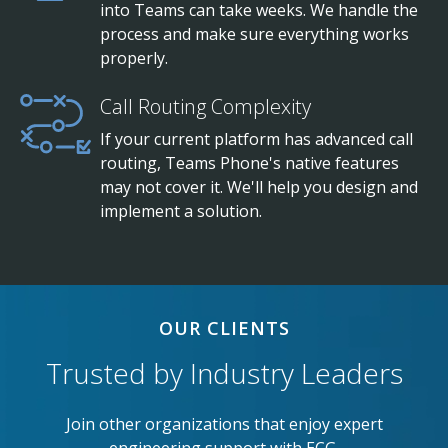
into Teams can take weeks. We handle the
process and make sure everything works
properly.
Call Routing Complexity
If your current platform has advanced call
routing, Teams Phone's native features
may not cover it. We'll help you design and
implement a solution.
OUR CLIENTS
Trusted by Industry Leaders
Join other organizations that enjoy expert
engineering support with ECG.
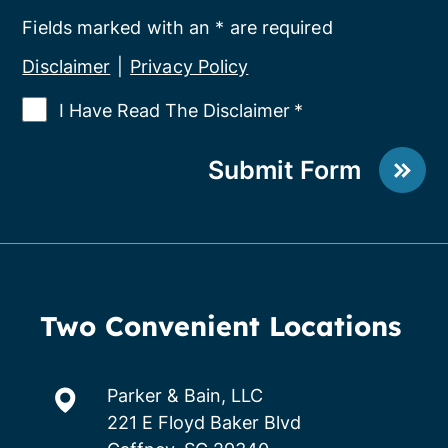
Fields marked with an * are required
Disclaimer
|
Privacy Policy
I Have Read The Disclaimer
*
Submit Form
Two Convenient Locations
Parker & Bain, LLC
221 E Floyd Baker Blvd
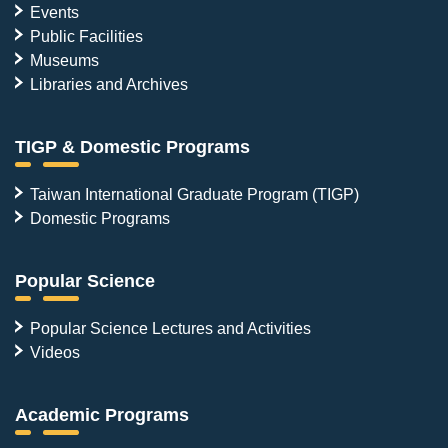
Events
Public Facilities
Museums
Libraries and Archives
TIGP & Domestic Programs
Taiwan International Graduate Program (TIGP)
Domestic Programs
Popular Science
Popular Science Lectures and Activities
Videos
Academic Programs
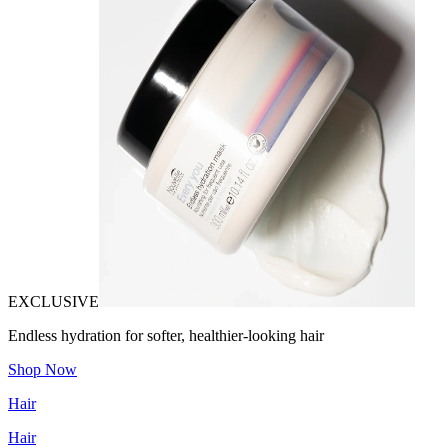
EXCLUSIVE
Endless hydration for softer, healthier-looking hair
Shop Now
Hair
Hair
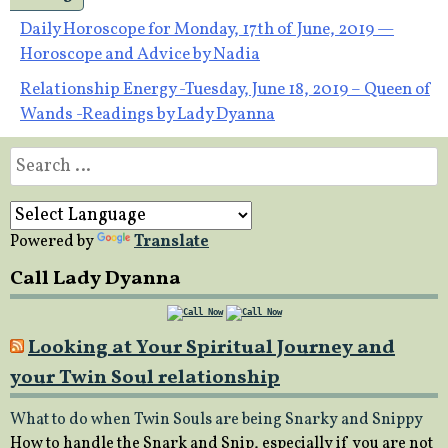
Post
Daily Horoscope for Monday, 17th of June, 2019 —
Horoscope and Advice by Nadia
navigation
Relationship Energy -Tuesday, June 18, 2019 – Queen of
Wands -Readings by Lady Dyanna
Search
for:
Powered by
Translate
Call Lady Dyanna
Looking at Your Spiritual Journey and
your Twin Soul relationship
What to do when Twin Souls are being Snarky and Snippy
How to handle the Snark and Snip, especially if you are not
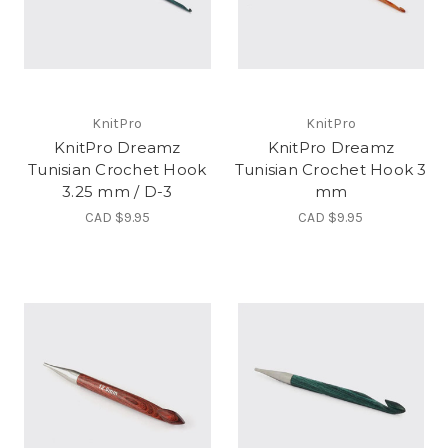
KnitPro
KnitPro
KnitPro Dreamz
KnitPro Dreamz
Tunisian Crochet Hook
Tunisian Crochet Hook 3
3.25 mm / D-3
mm
CAD $9.95
CAD $9.95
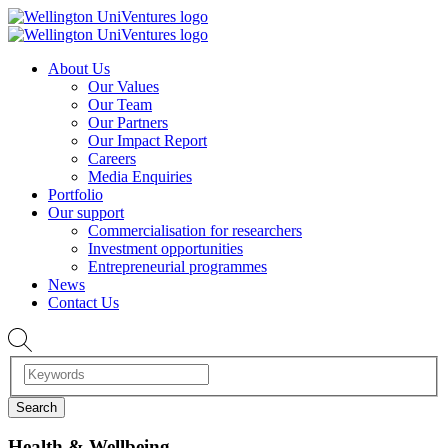
About Us
Our Values
Our Team
Our Partners
Our Impact Report
Careers
Media Enquiries
Portfolio
Our support
Commercialisation for researchers
Investment opportunities
Entrepreneurial programmes
News
Contact Us
Health & Wellbeing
···
**TASK DETAILS:**
Give the entries above again word for word, without any pictures.

**ANSWER SPACE:**
into Teams can take weeks. We handle the
process and make sure everything works
properly.
Call Routing Complexity
If your current platform has advanced call
routing, Teams Phone's native features
may not cover it. We'll help you design and
implement a solution.
OUR CLIENTS
Trusted by Industry Leaders
Join other organizations that enjoy expert
engineering support with ECG.
Fields marked with an * are required
Disclaimer
|
Privacy Policy
I Have Read The Disclaimer
*
Submit Form
Two Convenient Locations
Parker & Bain, LLC
221 E Floyd Baker Blvd
Events
Public Facilities
Museums
Libraries and Archives
TIGP & Domestic Programs
Taiwan International Graduate Program (TIGP)
Domestic Programs
Popular Science
Popular Science Lectures and Activities
Videos
Academic Programs
EXCLUSIVE
Endless hydration for softer, healthier-looking hair
Shop Now
Hair
Hair
Post
Daily Horoscope for Monday, 17th of June, 2019 —
Horoscope and Advice by Nadia
navigation
Relationship Energy -Tuesday, June 18, 2019 – Queen of
Wands -Readings by Lady Dyanna
Search
for:
Powered by
Translate
Call Lady Dyanna
Looking at Your Spiritual Journey and
your Twin Soul relationship
What to do when Twin Souls are being Snarky and Snippy
How to handle the Snark and Snip, especially if you are not
KnitPro
KnitPro
KnitPro Dreamz
KnitPro Dreamz
Tunisian Crochet Hook
Tunisian Crochet Hook 3
3.25 mm / D-3
mm
CAD $9.95
CAD $9.95
About Us
Our Values
Our Team
Our Partners
Our Impact Report
Careers
Media Enquiries
Portfolio
Our support
Commercialisation for researchers
Investment opportunities
Entrepreneurial programmes
News
Contact Us
Health & Wellbeing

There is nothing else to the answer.